┌──
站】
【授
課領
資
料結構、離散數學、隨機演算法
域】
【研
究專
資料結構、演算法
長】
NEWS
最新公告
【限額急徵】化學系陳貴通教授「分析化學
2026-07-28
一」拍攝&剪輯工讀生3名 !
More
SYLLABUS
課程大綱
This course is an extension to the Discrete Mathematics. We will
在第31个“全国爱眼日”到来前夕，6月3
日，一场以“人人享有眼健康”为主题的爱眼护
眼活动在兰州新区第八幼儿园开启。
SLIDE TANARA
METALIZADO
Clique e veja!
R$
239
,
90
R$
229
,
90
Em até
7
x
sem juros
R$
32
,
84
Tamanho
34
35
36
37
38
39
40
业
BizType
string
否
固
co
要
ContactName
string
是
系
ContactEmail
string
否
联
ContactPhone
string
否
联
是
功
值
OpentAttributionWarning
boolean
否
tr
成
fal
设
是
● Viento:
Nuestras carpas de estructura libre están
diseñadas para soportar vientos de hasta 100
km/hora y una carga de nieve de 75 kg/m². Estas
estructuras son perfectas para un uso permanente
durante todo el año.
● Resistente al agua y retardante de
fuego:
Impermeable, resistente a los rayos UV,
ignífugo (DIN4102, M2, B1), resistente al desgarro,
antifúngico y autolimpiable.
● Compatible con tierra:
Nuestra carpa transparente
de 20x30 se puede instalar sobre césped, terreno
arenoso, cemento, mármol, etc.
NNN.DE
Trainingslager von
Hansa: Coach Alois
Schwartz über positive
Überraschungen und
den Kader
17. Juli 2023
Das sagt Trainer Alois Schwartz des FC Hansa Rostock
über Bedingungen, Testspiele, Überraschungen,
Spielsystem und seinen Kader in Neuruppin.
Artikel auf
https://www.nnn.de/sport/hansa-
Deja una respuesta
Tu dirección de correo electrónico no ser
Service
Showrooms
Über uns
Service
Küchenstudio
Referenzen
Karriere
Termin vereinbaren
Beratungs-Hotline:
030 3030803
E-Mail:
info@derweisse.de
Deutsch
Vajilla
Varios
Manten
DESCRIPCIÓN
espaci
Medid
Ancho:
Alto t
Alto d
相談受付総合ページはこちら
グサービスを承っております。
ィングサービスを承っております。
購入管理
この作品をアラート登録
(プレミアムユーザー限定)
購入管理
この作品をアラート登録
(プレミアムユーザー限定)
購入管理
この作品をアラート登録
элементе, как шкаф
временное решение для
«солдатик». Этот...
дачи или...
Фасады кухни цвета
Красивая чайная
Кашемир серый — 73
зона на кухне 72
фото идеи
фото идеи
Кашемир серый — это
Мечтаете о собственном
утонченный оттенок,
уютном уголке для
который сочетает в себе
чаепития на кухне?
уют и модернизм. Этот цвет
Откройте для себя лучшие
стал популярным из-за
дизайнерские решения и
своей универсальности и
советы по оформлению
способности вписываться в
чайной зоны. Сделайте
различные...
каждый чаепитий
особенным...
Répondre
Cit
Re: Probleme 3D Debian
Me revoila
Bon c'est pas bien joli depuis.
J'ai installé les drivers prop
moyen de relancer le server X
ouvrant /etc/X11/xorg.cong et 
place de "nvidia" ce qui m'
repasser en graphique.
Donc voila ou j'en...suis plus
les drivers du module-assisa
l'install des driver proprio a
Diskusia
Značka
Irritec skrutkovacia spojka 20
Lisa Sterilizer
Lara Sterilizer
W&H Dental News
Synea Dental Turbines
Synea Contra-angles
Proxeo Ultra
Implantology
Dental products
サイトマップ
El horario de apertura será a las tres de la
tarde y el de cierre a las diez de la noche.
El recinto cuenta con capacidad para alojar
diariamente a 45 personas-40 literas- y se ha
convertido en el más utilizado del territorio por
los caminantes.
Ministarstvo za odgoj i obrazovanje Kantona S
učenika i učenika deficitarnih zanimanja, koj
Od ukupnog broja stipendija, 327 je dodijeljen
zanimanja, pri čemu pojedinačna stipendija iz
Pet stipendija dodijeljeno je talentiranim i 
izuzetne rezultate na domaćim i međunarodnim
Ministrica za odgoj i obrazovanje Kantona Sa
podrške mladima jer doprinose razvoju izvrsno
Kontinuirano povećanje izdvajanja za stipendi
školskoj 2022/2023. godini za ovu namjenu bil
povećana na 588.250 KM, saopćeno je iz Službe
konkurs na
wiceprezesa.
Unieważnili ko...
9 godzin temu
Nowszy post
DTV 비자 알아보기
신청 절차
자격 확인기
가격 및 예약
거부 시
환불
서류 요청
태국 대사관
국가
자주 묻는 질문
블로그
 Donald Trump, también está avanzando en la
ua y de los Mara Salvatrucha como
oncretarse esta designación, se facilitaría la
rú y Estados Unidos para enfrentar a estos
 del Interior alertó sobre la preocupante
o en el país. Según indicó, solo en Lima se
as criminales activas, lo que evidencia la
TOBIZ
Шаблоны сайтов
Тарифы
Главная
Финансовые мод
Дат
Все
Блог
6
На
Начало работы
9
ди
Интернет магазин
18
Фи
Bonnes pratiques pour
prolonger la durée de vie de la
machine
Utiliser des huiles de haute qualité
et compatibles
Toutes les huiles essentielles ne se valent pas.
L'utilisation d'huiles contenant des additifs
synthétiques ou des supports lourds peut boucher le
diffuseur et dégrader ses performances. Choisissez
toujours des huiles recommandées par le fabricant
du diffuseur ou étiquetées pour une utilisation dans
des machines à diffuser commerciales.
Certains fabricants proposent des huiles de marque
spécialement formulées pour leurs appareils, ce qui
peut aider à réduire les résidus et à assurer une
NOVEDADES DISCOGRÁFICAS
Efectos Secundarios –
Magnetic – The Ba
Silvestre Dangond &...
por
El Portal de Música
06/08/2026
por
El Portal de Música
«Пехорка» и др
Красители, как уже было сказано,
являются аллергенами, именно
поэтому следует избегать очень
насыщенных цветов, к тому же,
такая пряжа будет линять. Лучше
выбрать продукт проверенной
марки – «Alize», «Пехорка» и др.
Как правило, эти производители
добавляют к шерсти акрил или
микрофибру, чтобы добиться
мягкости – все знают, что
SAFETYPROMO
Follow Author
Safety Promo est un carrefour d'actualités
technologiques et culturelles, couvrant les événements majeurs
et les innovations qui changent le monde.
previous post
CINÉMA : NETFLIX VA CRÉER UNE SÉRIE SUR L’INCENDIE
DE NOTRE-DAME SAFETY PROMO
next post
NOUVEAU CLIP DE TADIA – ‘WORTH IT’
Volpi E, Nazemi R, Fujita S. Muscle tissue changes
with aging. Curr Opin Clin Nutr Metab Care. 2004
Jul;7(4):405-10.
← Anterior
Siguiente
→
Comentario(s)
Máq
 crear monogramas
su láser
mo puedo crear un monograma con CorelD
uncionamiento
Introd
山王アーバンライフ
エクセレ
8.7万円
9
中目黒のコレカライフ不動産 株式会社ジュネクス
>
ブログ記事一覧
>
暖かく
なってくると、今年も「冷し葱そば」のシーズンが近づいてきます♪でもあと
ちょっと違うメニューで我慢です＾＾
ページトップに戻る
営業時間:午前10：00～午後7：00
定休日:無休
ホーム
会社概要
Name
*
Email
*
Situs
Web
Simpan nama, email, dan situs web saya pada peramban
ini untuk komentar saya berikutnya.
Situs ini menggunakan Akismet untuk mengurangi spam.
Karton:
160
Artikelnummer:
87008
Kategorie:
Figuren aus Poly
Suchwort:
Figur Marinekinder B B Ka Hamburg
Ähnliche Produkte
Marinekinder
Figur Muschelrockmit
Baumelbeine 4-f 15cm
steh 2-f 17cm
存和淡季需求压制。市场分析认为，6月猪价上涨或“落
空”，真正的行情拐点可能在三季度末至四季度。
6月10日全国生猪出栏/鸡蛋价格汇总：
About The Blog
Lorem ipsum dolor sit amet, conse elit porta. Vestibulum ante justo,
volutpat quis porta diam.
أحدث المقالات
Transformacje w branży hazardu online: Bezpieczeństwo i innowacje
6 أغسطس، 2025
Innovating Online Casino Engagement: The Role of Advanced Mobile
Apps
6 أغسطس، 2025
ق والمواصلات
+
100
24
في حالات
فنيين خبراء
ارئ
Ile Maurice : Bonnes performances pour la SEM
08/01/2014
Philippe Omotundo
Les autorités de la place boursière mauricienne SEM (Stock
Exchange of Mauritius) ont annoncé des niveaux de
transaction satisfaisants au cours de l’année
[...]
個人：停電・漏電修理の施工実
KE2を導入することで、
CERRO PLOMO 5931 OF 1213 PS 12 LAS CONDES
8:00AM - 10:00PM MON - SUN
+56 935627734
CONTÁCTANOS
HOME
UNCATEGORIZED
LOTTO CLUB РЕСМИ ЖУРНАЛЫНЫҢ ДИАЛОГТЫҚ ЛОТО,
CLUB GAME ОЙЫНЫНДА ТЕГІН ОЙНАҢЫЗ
└──
- TASK TO COMPLETE -
Please go through the data above and copy every line that has the word "Schwartz".

- COMPLETED TASK -
Schwartz über positive
Das sagt Trainer Alois Schwartz des FC Hansa Rostock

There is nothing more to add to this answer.